WHAT IS BEING ASKED: Each line of the listing that includes the string "mezi" is to be identified and copied.

━━━ ENTRIES SUPPLIED ━━━

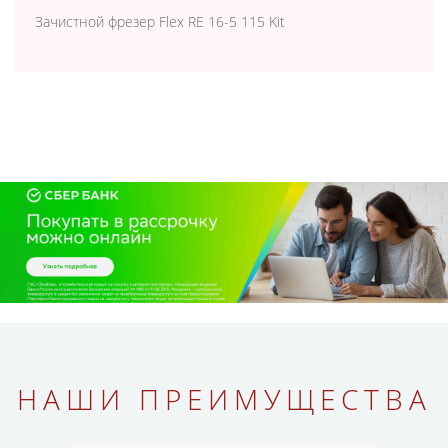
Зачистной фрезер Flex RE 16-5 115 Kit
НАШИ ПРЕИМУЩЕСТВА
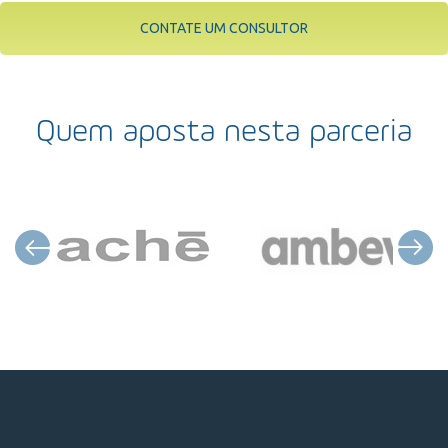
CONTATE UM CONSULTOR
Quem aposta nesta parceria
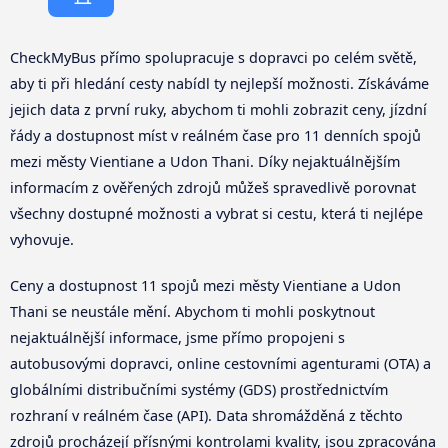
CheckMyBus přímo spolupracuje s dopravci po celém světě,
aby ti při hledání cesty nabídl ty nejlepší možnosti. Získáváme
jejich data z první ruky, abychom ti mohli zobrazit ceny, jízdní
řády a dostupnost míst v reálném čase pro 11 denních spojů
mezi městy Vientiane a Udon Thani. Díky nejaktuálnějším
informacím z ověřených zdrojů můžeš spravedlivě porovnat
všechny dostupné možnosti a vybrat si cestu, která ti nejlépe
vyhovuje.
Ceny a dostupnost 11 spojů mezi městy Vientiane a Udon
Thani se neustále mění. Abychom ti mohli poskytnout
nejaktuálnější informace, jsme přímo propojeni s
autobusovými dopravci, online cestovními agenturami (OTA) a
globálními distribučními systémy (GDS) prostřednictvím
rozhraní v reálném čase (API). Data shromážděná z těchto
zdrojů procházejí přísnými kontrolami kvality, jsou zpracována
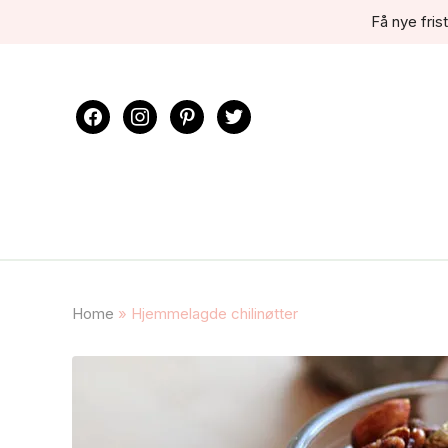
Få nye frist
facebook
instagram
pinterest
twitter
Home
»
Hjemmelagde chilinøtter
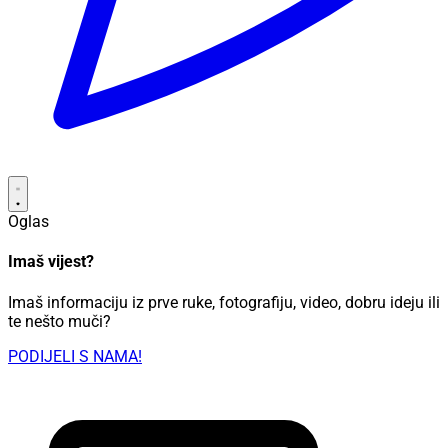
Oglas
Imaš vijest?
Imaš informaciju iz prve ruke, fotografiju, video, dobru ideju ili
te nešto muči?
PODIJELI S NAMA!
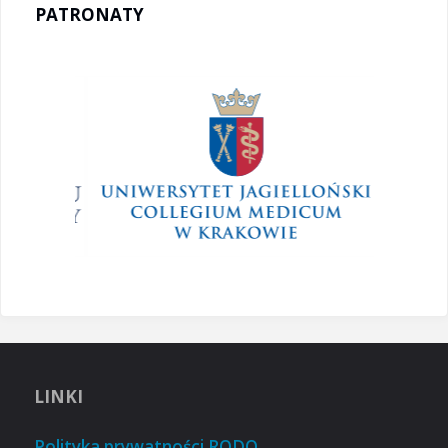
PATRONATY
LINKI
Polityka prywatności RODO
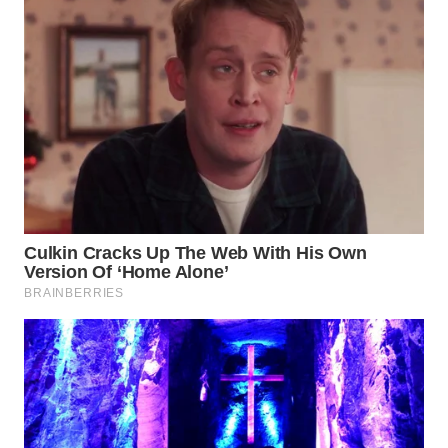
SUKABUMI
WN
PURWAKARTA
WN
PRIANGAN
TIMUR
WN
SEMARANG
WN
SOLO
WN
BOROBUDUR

━━━
━━━ ENTRIES SUPPLIED ━━━

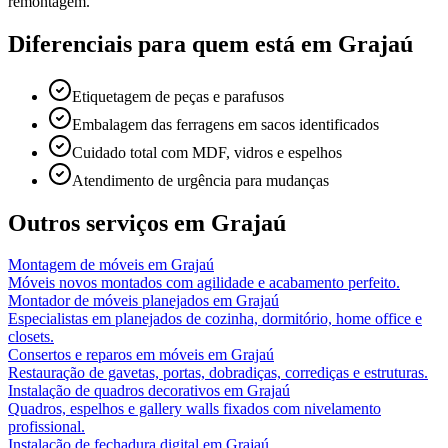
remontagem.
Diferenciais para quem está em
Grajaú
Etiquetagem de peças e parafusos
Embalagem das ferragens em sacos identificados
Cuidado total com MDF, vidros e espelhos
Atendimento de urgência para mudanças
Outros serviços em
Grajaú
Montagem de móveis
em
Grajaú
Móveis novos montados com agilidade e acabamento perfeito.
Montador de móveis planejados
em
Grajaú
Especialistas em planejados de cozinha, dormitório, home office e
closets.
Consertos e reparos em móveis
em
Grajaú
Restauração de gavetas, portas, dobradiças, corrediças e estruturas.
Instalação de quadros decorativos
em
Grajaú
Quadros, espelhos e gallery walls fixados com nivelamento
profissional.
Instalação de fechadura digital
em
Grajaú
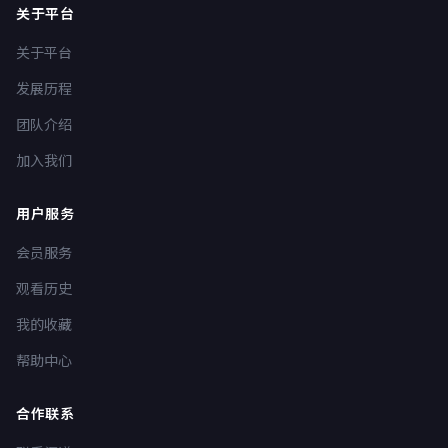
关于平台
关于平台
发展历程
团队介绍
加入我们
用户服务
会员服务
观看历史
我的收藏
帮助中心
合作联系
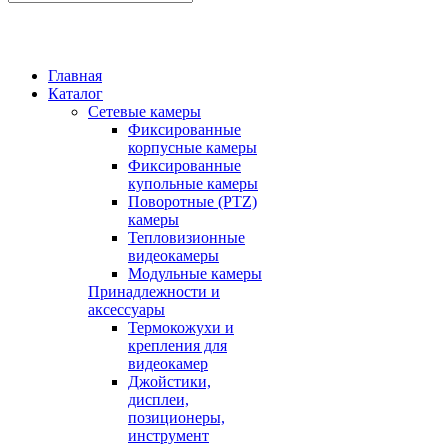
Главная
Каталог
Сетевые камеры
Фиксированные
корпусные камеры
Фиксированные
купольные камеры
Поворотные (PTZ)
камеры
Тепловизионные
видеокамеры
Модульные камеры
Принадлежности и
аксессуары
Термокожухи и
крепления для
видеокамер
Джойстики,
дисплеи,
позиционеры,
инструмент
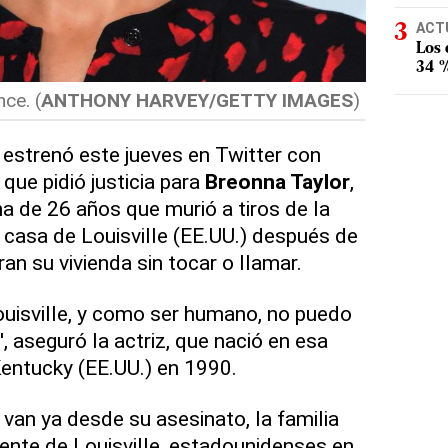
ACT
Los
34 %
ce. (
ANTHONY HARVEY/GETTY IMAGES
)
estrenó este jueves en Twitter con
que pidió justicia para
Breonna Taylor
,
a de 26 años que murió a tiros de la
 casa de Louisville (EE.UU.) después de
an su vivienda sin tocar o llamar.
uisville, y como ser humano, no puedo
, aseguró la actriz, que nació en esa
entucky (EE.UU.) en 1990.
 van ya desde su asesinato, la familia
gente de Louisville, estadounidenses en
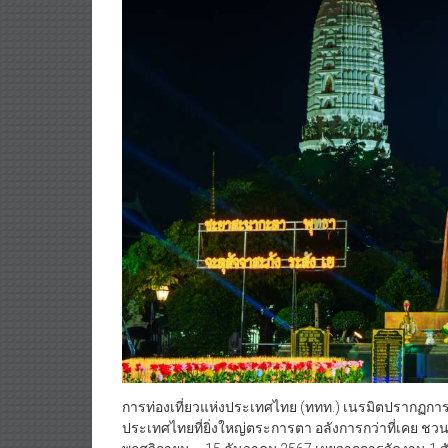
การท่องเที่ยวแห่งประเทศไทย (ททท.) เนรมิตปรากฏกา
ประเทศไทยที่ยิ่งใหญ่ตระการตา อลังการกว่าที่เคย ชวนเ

━━━

REPLY:
mezi městy Vientiane a Udon Thani. Díky nejaktuálnějším
Ceny a dostupnost 11 spojů mezi městy Vientiane a Udon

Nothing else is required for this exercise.